Field/project development

Who Dat Project—Deepwater Subsea Production of Light and Heavy Oil

Plans were developed to produce multiple deepwater reservoirs with vastly different fluid properties from a subsea development in 3,100 ft of water in the Gulf of Mexico.

Plans were developed to produce multiple deepwater reservoirs with vastly different fluid properties from a subsea development in 3,100 ft of water in the Gulf of Mexico. Diagnostic and flow-assurance (FA) testing of the different-density oils addressed viscosity including non-Newtonian, wax, asphaltene, and hydrate behavior; downhole and flowline commingling; and fluid-compatibility tests. Provisions for pigging and a chemical-treatment program were added for extra assurance. A larger-sized oil-export line was selected to allow sufficient capacity for blended or heavy oils after restart.
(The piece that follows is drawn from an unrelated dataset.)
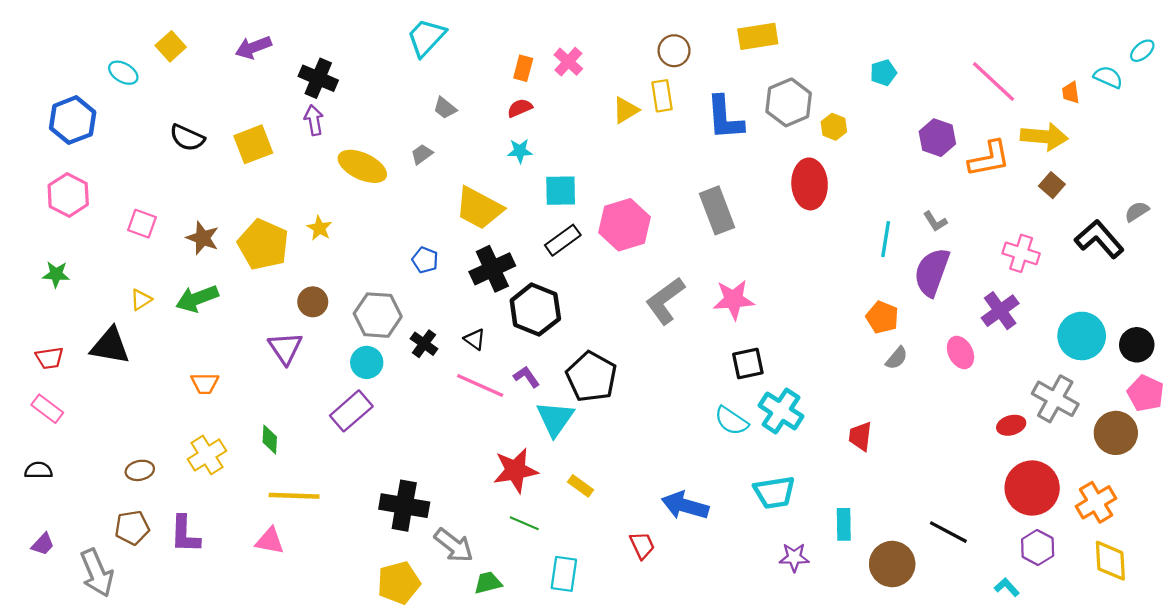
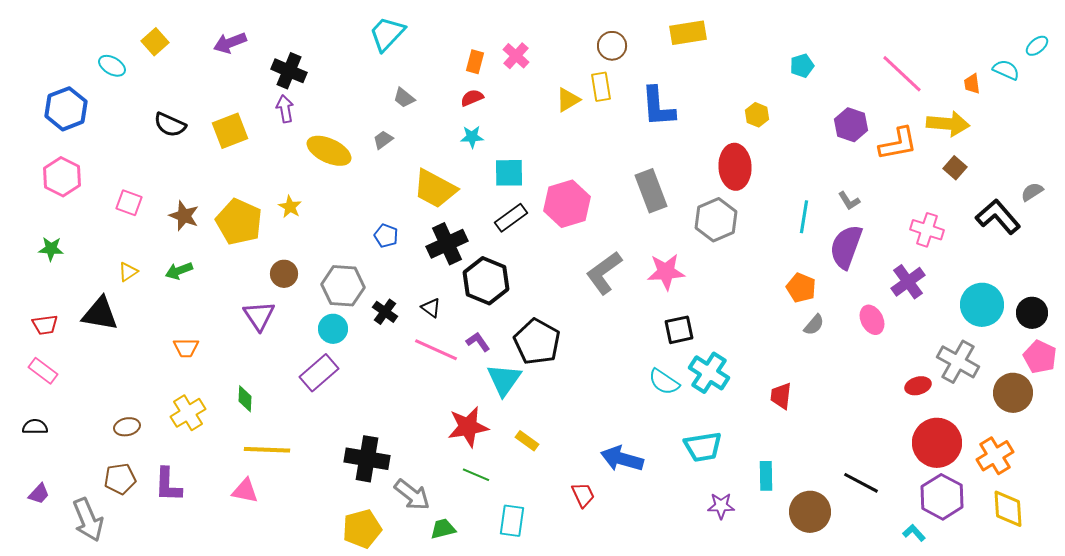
gray hexagon: (789, 102) -> (716, 220), moved
green arrow: (197, 299) -> (179, 271), size x0.7
purple hexagon: (1038, 547) -> (942, 497), size x1.4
The Who Dat field is in the Mississippi Canyon protraction area of the Gulf of Mexico and is being developed with the Opti-Ex semisubmersible floating production system (FPS), which has a capacity of 60,000 BOPD and 150 MMcf/D of gas. The field primarily contains oil and consists of ten stacked amplitude-­supported reservoirs in a salt-withdrawal minibasin. Three wells had been drilled at the time this paper was written, penetrating more than 700 ft of net pay in nine distinct reservoirs ranging in depth from 12,000- to 17,000-ft true vertical depth. Both gas and oil reservoirs were found, with varying fluid properties. Significant fluid data were acquired in the openhole program, with more than 60 downhole fluid samples. Twelve full pressure/volume/temperature (PVT) studies and eight diagnostic FA studies were performed to gain an early understanding of the fluid. Later, flowback oil samples were acquired, rechecked, and evaluated further.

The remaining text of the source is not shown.